In calculus, indeterminate forms are expressions that arise when we attempt to evaluate certain types of limits. These forms do not have a clear or obvious value without further analysis. Common examples include expressions like \( \frac{0}{0} \), \( \frac{\infty}{\infty} \), \( 0 \cdot \infty \), \( \infty - \infty \), \( 1^\infty \), \( 0^0 \), and \( \infty^0 \).
Such forms require special techniques to evaluate, like L'Hôpital's Rule, algebraic manipulation, or series expansion. They present an opportunity to explore deeper properties of functions and their behaviors as they approach certain values.
However, it's worth noting that not all forms are indeterminate. For example, \( \frac{0}{\infty} \) and \( \infty \cdot \infty \) are not considered indeterminate because their limits can be determined directly to be \( 0 \) and \( \infty \) respectively, under specific conditions.

Limit evaluation is a critical aspect of calculus that involves finding the value that a function approaches as the input (or variable) approaches a specific point. Finding a limit can sometimes involve straightforward substitution, while other scenarios require more nuanced approaches.
In the original exercise, each limit had to be evaluated by observing the behavior of individual function components as the variable approaches a limit point.

• For example, to evaluate \( \lim _{x \rightarrow 0^{+}} \frac{x}{\ln x} \), a direct substitution wouldn't work because it leads to the form \( 0/(-\infty) \). However, understanding that \( \ln x \to -\infty \) allows us to conclude that the limit approaches \( 0 \).
• Each limit requires identifying key components and considering their limits to derive the overall limit. Simple forms like \( \frac{0}{\infty} \) do not need further calculation as they can be evaluated more directly as 0.

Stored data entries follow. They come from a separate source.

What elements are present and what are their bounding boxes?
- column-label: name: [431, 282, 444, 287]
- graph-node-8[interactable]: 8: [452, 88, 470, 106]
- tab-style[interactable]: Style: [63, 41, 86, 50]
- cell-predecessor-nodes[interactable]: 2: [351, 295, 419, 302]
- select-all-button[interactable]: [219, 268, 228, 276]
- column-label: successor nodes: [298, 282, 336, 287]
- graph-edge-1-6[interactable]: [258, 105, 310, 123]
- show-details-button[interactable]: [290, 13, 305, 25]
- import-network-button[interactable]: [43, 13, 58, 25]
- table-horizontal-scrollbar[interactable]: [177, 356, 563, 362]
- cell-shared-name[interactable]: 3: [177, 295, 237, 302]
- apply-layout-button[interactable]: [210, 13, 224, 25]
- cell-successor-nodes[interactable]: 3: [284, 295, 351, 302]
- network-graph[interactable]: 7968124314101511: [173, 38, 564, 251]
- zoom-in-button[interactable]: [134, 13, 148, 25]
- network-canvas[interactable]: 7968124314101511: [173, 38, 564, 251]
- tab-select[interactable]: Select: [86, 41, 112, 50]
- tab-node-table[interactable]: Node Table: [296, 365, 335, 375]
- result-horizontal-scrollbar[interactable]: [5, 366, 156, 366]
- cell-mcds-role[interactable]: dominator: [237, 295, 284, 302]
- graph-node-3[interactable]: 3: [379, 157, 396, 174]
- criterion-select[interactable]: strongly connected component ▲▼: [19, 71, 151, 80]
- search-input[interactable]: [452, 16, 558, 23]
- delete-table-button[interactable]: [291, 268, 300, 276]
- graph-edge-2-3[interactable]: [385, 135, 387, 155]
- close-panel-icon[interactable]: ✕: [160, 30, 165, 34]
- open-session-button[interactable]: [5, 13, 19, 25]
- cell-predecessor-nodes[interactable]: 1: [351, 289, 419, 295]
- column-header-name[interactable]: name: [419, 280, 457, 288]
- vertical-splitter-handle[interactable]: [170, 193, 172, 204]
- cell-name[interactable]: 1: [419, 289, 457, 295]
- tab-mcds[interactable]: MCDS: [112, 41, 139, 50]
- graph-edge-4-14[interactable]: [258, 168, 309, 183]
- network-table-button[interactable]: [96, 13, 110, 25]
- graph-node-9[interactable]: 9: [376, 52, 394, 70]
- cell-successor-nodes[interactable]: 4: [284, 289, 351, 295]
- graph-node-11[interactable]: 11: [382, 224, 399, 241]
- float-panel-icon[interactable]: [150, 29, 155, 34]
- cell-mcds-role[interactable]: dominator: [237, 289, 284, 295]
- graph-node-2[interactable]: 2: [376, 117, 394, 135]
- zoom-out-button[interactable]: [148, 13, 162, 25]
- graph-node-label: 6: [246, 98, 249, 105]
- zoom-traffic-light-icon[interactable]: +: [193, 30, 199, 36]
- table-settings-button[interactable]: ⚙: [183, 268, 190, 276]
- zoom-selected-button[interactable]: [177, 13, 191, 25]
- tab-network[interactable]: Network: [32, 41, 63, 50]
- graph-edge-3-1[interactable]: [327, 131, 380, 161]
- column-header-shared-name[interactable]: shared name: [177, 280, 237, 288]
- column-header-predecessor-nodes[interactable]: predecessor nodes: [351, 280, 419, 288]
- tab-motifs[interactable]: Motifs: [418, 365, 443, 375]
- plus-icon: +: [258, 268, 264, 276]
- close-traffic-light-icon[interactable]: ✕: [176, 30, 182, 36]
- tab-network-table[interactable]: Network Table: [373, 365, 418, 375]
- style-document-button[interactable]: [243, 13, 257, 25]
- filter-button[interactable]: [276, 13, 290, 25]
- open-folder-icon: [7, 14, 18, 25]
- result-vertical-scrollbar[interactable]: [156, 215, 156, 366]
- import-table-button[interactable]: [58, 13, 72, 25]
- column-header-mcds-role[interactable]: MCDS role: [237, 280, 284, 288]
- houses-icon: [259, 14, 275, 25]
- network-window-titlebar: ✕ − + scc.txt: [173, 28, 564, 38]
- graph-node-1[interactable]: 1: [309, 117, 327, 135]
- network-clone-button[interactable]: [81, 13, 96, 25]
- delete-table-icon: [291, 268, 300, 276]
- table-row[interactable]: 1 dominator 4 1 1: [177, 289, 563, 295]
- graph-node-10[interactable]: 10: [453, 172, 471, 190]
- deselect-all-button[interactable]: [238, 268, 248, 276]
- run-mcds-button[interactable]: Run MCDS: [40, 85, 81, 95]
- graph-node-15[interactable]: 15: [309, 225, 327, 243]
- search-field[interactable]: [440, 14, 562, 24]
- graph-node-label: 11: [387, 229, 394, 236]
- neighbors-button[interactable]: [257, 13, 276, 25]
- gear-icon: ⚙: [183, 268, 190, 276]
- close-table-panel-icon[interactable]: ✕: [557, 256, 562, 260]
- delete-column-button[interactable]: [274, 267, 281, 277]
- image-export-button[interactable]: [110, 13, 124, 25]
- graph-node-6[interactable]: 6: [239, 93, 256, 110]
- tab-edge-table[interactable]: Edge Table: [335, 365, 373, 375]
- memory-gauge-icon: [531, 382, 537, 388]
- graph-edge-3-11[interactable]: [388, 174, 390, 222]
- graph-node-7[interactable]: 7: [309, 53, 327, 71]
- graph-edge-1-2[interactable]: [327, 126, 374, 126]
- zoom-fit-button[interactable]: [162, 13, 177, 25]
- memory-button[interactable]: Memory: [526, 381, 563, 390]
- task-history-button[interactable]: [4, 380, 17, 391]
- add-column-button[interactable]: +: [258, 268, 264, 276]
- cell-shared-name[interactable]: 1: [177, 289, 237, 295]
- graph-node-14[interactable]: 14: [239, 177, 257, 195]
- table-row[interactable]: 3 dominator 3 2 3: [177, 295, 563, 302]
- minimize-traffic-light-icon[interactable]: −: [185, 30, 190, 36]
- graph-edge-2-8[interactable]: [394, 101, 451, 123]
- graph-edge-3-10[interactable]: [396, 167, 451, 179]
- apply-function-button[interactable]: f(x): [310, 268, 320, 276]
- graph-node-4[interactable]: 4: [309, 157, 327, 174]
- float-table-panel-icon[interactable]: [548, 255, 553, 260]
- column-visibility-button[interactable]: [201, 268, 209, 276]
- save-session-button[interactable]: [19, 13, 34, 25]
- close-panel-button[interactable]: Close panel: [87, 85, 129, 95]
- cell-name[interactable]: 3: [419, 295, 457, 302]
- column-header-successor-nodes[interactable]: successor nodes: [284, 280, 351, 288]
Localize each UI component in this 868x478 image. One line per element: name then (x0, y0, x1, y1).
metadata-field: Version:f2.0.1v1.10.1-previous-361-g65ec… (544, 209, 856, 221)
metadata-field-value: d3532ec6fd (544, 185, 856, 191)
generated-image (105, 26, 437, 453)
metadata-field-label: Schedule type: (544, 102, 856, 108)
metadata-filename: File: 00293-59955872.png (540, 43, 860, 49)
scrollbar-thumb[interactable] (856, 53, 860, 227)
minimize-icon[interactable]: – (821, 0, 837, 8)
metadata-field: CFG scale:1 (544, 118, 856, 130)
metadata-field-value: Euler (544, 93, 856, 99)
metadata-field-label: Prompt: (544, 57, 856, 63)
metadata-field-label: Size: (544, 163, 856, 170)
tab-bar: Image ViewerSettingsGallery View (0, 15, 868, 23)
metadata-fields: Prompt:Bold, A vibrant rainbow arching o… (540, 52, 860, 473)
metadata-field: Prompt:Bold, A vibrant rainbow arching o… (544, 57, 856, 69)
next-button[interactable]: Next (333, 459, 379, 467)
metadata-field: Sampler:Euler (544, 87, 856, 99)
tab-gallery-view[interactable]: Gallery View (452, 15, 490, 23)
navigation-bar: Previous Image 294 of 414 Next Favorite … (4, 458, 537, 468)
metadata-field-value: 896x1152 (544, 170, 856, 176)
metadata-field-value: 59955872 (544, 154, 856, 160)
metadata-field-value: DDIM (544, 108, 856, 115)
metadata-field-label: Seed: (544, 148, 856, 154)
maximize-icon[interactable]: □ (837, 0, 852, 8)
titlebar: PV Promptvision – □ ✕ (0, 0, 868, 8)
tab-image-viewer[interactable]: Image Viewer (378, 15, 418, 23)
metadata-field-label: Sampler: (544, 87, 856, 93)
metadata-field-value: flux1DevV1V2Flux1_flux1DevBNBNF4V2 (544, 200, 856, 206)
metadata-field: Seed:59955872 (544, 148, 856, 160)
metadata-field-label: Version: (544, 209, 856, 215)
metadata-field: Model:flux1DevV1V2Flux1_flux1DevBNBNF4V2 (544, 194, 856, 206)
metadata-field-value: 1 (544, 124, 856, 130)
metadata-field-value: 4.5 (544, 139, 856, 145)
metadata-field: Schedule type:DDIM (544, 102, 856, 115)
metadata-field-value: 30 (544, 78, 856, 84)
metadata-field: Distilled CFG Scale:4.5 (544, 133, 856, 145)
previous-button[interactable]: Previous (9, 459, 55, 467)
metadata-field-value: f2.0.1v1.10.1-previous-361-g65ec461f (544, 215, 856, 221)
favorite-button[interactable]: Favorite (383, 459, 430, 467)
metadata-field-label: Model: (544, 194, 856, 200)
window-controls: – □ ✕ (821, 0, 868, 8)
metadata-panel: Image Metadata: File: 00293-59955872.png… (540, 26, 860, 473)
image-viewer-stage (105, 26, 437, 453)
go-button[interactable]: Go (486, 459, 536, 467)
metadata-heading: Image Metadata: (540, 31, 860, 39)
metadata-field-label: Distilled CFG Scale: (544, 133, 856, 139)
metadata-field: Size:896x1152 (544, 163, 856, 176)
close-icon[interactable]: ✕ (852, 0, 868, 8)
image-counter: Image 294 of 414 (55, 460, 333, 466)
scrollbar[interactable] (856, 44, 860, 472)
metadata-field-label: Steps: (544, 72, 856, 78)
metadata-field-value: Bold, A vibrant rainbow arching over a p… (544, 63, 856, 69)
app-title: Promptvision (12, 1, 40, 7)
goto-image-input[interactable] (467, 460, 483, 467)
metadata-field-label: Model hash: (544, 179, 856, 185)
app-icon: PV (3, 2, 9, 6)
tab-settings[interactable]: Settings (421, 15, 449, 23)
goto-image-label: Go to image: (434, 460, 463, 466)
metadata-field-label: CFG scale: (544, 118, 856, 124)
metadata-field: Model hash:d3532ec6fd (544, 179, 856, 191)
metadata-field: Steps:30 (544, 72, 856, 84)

Asymptotic behavior describes how a function behaves as the input approaches a particular point, often infinity or some finite value. This behavior is crucial in evaluating limits, especially when the output is not readily apparent.
For instance, in evaluating \( \lim _{x \rightarrow +\infty} \frac{x^{3}}{e^{-x}} \), as \( x \) increases, \( x^3 \) grows indefinitely, and \( e^{-x} \) approaches zero. The result is an \( \infty/0 \) form, where the numerator dominates the denominator, leading to a limit of \( +\infty \).
Recognizing asymptotic behavior is essential in identifying when certain terms become negligible and others dominant. This helps simplify complex relationships to evaluate limits effectively.

Infinity is a concept in calculus that describes unbounded behavior or quantities. It is not a number but an idea that represents endless continuation. Understanding how functions behave as they approach infinity is essential because it helps describe their long-term behavior.
In the original exercise, several limits involved terms approaching \( +\infty \) or \( -\infty \). For instance:

• \( \lim _{x \rightarrow -\infty}(x+x^{3}) \): Here, \( x^3 \) becomes very large and negative much faster than \( x \), so the expression tends towards \( -\infty \).
• Situations like \( +\infty - (-\infty) \) simplify to \( +\infty \) because subtracting a negative infinity from a positive infinity results in something infinitely large and positive.

Interactions involving infinity often simplify complex expressions in limits, helping describe how functions behave at extreme values.